Embraced by the general public and endured by critics, WWZ combines a more intense manifestation of the “fast zombies” popularized by 28 Days Later (2002) with the big budget action of War of the Worlds (2005).
The inciting scene relies on the “things go haywire while protagonist sits in traffic” cliché. Nevertheless, WWZ pulls it off. Cars crash. People scream and scramble. The camera cuts. Who’s human? Who’s zombie? Thus the viewer plunges into two hours of suspense, chases, attacks, and fashionable hair and scarves.
Gerry Lane (Pitt) has dropped his UN special ops gig to flip pancakes for his forgettable wife and daughters. As zombie attacks escalate, military leaders pressure Lane into accompanying a young doctor and a group of GIs on a mission to find a way to stop them.

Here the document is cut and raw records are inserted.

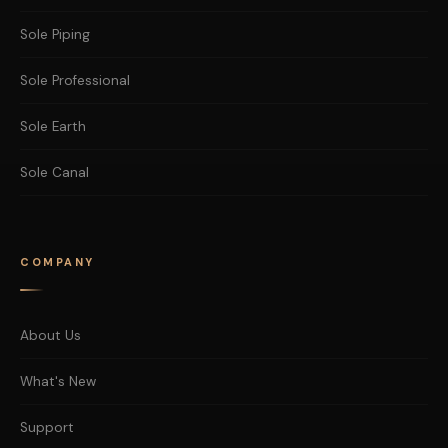
Sole Piping
Sole Professional
Sole Earth
Sole Canal
COMPANY
About Us
What's New
Support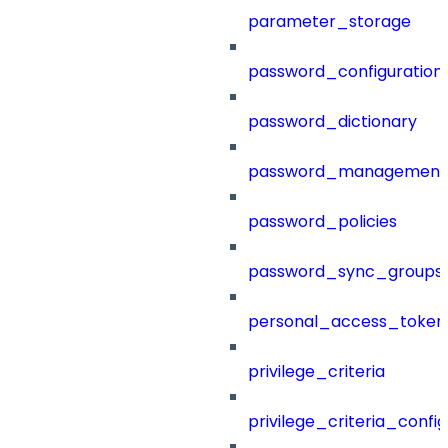
parameter_storage
password_configuration
password_dictionary
password_management
password_policies
password_sync_groups
personal_access_token
privilege_criteria
privilege_criteria_config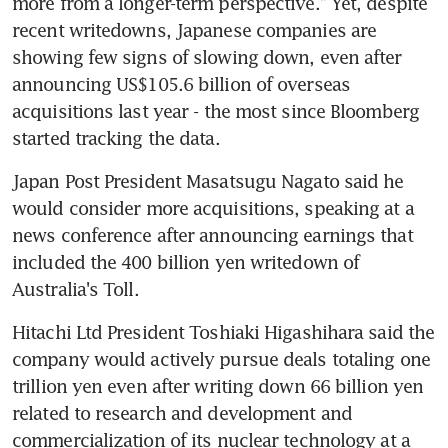
more from a longer-term perspective." Yet, despite 
recent writedowns, Japanese companies are 
showing few signs of slowing down, even after 
announcing US$105.6 billion of overseas 
acquisitions last year - the most since Bloomberg 
started tracking the data.
Japan Post President Masatsugu Nagato said he 
would consider more acquisitions, speaking at a 
news conference after announcing earnings that 
included the 400 billion yen writedown of 
Australia's Toll.
Hitachi Ltd President Toshiaki Higashihara said the 
company would actively pursue deals totaling one 
trillion yen even after writing down 66 billion yen 
related to research and development and 
commercialization of its nuclear technology at a 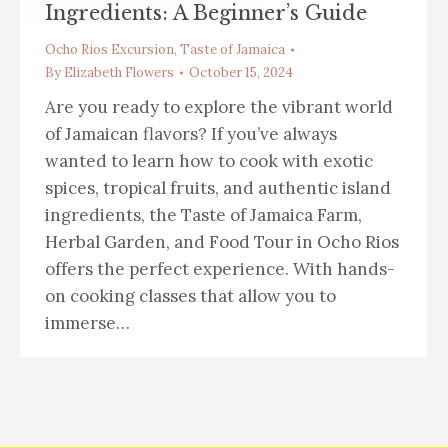
Ingredients: A Beginner’s Guide
Ocho Rios Excursion
,
Taste of Jamaica
By
Elizabeth Flowers
October 15, 2024
Are you ready to explore the vibrant world
of Jamaican flavors? If you’ve always
wanted to learn how to cook with exotic
spices, tropical fruits, and authentic island
ingredients, the Taste of Jamaica Farm,
Herbal Garden, and Food Tour in Ocho Rios
offers the perfect experience. With hands-
on cooking classes that allow you to
immerse…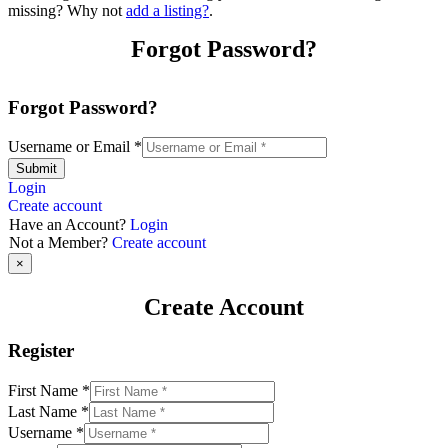
missing? Why not
add a listing?
.
Forgot Password?
Forgot Password?
Username or Email
*
Submit
Login
Create account
Have an Account?
Login
Not a Member?
Create account
×
Create Account
Register
First Name
*
Last Name
*
Username
*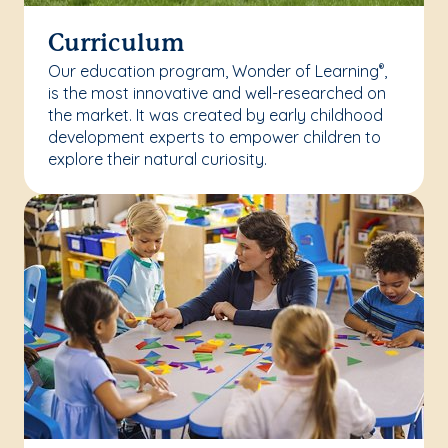
Curriculum
Our education program, Wonder of Learning
,
®
is the most innovative and well-researched on
the market. It was created by early childhood
development experts to empower children to
explore their natural curiosity.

Though Pitt’s practised calm seems a bit unlikely as zombies rip into their victims, he does manage to avoid the exaggerated cool that would have mauled the film with a less competent actor. Would a more ordinary protagonist work just as well? Perhaps an average-looking accountant instead of a GQ cover boy special agent? Maybe. Or how about another actor? Tom Cruise, Will Smith, or any big budget barnstormer could have pulled it off. But casting Pitt makes good economic sense, mainly because we haven’t seen him in this type of movie. Also, Cruise and Smith can’t pull off a scarf like that.
Pitt proves his versatility. He does the sociopath (Kalifornia (1993)). He does the rebellious youth (A River Runs Through It (1992)). He does the lunatic (Twelve Monkeys (1995)). And now, Pitt does the action hero.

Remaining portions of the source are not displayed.